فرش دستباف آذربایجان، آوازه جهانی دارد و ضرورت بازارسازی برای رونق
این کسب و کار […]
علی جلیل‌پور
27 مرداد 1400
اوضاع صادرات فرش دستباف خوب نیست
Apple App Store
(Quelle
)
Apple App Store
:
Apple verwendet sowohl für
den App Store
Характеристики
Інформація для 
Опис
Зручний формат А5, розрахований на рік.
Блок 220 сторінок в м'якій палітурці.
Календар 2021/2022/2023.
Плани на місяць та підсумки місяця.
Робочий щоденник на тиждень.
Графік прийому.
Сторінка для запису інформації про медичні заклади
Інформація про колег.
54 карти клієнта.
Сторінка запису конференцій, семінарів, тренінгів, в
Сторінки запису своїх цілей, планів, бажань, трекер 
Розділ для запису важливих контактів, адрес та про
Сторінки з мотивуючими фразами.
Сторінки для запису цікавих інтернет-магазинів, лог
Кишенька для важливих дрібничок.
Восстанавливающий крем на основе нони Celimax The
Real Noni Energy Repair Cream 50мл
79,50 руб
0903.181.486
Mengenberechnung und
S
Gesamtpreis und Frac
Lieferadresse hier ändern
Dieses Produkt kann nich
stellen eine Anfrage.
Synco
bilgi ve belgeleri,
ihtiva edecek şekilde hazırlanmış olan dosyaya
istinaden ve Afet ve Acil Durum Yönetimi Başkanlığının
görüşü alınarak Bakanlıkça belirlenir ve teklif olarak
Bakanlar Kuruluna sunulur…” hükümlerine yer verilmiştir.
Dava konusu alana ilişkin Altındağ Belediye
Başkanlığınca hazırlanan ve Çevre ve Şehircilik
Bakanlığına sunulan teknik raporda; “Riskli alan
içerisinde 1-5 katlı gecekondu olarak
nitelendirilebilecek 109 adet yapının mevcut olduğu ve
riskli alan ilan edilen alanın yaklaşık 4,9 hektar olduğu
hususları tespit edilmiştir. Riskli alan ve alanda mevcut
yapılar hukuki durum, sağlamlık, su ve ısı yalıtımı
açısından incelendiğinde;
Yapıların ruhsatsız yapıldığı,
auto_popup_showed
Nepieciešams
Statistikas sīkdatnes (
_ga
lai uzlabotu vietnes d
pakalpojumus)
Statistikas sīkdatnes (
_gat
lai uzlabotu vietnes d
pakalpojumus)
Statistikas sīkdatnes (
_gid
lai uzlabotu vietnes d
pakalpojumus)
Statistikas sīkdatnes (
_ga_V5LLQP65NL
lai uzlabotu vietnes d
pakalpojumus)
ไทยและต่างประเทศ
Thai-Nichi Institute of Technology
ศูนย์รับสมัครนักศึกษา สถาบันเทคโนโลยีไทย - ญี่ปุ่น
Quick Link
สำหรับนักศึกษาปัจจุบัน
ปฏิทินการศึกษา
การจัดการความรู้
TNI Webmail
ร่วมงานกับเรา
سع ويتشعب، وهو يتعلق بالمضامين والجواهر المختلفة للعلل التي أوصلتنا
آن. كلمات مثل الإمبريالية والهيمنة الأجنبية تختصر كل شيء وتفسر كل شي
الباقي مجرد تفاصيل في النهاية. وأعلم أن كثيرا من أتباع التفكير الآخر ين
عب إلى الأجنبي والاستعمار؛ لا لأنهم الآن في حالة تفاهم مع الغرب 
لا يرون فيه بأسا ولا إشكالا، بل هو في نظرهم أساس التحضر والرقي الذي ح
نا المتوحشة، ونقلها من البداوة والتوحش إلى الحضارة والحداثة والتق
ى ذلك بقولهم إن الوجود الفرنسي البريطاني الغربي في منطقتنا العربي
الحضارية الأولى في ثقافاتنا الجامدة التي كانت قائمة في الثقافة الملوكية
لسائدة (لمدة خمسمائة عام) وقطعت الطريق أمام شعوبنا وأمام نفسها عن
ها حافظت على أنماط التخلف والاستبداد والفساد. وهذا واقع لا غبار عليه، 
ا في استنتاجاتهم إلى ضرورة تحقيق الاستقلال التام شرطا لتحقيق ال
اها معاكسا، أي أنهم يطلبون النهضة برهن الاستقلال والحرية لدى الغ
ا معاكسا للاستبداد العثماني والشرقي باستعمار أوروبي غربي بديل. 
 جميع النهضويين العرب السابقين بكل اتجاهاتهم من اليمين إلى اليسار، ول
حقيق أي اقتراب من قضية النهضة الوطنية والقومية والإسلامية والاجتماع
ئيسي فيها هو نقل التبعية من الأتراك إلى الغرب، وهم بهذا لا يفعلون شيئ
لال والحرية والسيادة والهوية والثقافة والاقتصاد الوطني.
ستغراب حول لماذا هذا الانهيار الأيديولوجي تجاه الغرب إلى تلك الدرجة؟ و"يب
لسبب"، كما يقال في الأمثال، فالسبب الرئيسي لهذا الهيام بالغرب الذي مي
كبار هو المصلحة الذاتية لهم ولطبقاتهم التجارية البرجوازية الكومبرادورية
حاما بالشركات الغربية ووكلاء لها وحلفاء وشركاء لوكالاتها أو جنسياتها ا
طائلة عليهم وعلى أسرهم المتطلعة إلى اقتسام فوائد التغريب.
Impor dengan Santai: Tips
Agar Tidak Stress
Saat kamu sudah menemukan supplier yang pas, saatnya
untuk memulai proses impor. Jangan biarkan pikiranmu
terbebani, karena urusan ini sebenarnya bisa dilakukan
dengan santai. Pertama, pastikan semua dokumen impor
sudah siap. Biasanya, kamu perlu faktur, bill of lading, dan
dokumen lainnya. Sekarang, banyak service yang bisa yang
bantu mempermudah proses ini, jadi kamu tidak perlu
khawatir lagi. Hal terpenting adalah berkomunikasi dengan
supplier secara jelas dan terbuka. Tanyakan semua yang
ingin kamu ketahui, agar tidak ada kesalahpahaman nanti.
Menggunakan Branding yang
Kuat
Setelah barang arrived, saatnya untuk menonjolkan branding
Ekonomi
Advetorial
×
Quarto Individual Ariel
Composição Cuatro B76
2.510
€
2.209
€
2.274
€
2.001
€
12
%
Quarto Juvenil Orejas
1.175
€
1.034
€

——

▶ Aim of the task
Whenever the string "الاستقلال" shows up in a line above, copy that line.

▶ Reply
ا في استنتاجاتهم إلى ضرورة تحقيق الاستقلال التام شرطا لتحقيق ال
اها معاكسا، أي أنهم يطلبون النهضة برهن الاستقلال والحرية لدى الغ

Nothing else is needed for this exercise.